Your objective → Copy each line below that contains "przechodzę".

Study material →
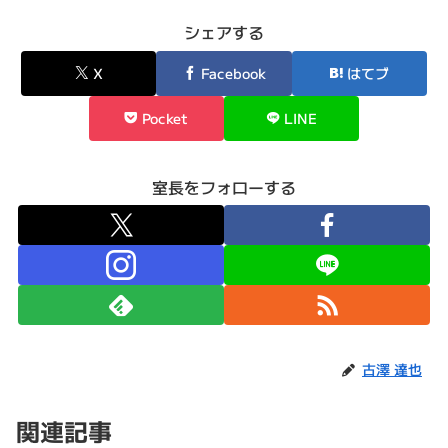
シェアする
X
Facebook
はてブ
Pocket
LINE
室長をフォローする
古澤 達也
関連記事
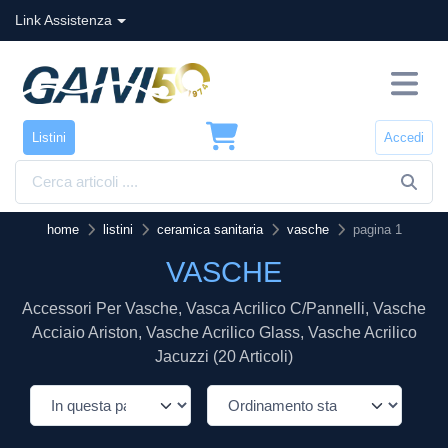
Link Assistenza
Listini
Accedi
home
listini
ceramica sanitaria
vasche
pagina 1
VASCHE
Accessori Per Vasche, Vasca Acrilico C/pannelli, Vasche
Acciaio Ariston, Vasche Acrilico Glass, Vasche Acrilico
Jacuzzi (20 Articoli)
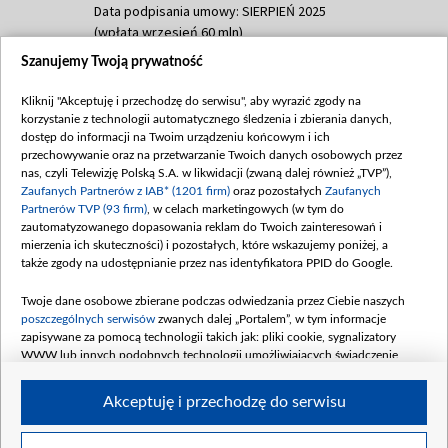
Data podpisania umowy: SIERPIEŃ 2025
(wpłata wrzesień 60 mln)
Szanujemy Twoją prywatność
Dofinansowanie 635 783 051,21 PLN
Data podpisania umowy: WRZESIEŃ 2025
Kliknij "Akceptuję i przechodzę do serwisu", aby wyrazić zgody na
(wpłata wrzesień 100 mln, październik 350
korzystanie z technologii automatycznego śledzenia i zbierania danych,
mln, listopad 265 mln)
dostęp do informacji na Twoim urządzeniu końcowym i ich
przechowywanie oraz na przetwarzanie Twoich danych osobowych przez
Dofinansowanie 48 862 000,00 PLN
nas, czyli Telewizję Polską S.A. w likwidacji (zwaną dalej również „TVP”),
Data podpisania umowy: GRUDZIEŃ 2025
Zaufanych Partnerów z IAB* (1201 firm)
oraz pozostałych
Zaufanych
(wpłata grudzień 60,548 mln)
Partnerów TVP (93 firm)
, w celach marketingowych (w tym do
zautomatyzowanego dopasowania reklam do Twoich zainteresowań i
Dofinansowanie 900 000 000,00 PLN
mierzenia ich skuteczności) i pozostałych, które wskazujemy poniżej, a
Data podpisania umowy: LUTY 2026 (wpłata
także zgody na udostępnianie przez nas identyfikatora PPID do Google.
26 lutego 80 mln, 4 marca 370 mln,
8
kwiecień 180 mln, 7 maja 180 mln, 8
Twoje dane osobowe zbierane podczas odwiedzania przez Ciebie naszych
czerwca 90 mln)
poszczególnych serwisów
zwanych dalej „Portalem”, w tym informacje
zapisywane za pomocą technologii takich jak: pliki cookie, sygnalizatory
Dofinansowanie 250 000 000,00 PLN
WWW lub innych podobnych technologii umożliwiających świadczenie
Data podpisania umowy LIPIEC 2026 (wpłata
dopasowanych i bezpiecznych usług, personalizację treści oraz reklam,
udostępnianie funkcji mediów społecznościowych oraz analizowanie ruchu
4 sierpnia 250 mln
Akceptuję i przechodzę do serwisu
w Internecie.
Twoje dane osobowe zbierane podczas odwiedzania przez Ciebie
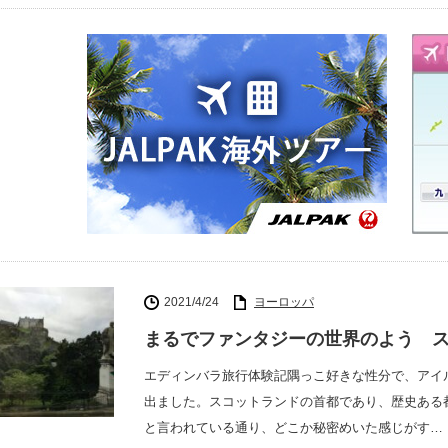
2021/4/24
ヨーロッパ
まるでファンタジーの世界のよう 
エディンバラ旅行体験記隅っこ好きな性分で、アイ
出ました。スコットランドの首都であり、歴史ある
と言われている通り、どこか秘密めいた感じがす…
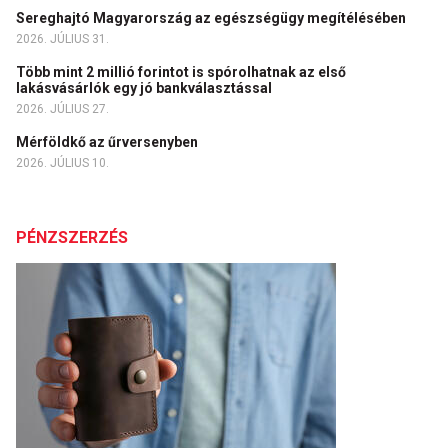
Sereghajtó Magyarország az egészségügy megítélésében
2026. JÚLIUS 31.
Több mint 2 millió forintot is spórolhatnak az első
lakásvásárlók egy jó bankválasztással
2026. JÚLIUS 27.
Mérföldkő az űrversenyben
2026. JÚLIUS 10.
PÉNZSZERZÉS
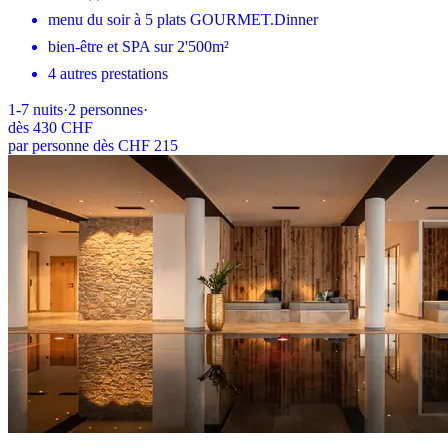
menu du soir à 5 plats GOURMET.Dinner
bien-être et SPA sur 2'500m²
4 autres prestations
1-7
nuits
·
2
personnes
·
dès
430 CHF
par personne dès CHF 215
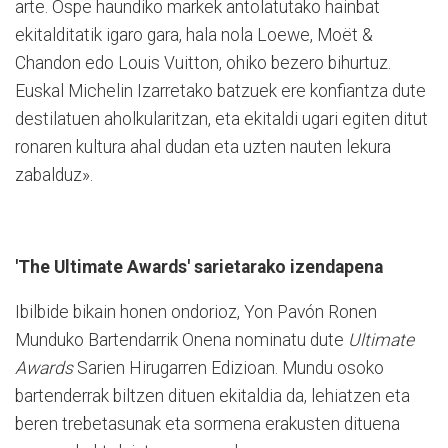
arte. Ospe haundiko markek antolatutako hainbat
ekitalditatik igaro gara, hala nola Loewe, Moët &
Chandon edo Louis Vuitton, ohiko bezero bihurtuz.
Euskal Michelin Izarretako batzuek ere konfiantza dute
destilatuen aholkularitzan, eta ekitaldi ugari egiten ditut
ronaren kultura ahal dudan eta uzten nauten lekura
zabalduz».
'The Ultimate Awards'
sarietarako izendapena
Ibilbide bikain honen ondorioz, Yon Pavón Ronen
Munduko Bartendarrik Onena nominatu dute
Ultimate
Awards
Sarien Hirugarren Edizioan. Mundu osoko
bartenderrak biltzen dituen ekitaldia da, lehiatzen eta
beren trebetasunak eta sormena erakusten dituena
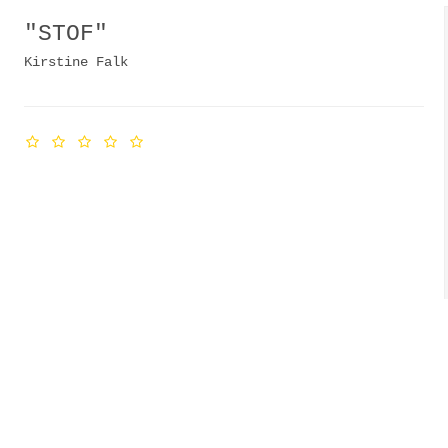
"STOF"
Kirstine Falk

--

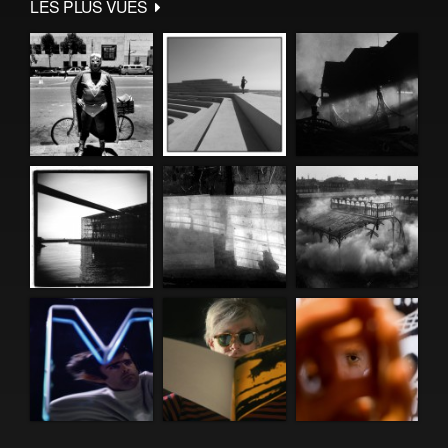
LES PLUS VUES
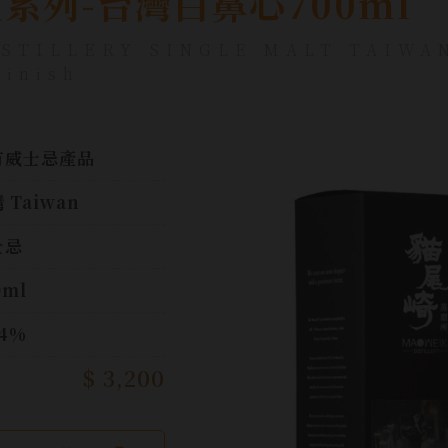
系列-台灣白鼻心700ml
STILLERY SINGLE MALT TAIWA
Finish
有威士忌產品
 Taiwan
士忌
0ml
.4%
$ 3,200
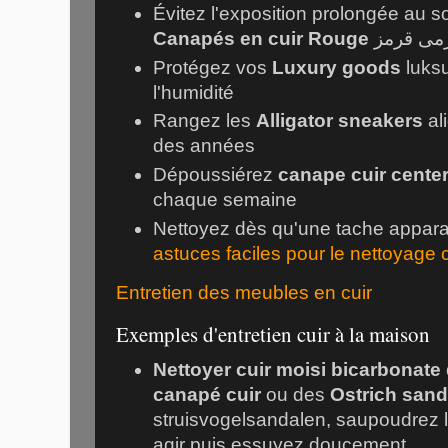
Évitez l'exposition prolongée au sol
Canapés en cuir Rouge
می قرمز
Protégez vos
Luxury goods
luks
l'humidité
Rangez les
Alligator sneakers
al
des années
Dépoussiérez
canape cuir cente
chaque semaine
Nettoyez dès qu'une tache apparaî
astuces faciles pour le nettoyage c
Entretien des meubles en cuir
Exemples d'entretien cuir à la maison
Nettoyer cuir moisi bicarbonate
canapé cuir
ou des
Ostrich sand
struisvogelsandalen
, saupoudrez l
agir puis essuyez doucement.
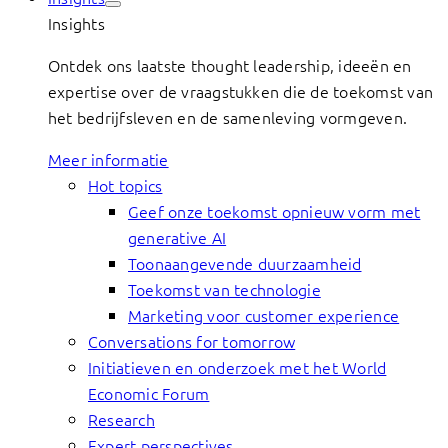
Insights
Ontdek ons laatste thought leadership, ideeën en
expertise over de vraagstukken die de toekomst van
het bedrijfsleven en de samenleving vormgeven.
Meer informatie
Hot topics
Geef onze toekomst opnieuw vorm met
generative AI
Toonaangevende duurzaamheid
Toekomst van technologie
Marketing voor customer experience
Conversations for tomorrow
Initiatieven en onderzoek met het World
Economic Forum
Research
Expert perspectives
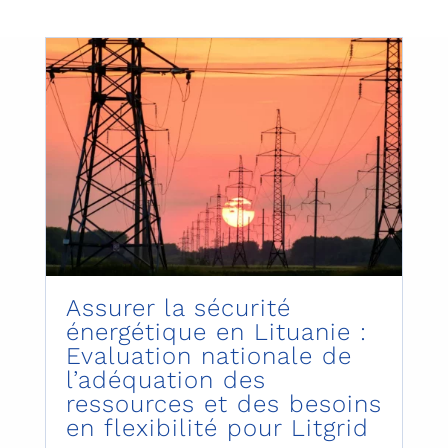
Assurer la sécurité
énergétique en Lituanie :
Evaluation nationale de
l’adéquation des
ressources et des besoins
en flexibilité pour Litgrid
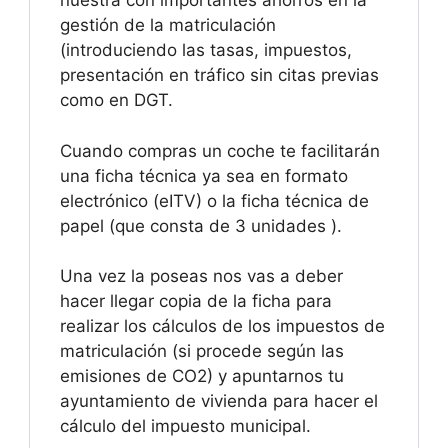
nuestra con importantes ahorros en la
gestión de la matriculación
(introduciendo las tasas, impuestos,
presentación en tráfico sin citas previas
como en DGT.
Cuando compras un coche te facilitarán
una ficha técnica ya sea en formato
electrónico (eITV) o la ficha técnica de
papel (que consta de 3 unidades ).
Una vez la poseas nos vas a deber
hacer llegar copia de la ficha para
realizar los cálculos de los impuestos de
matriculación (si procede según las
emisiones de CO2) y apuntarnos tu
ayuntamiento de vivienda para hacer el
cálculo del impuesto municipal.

Task output →
Kliknij "Akceptuję i przechodzę do serwisu", aby wyrazić zgody na
Akceptuję i przechodzę do serwisu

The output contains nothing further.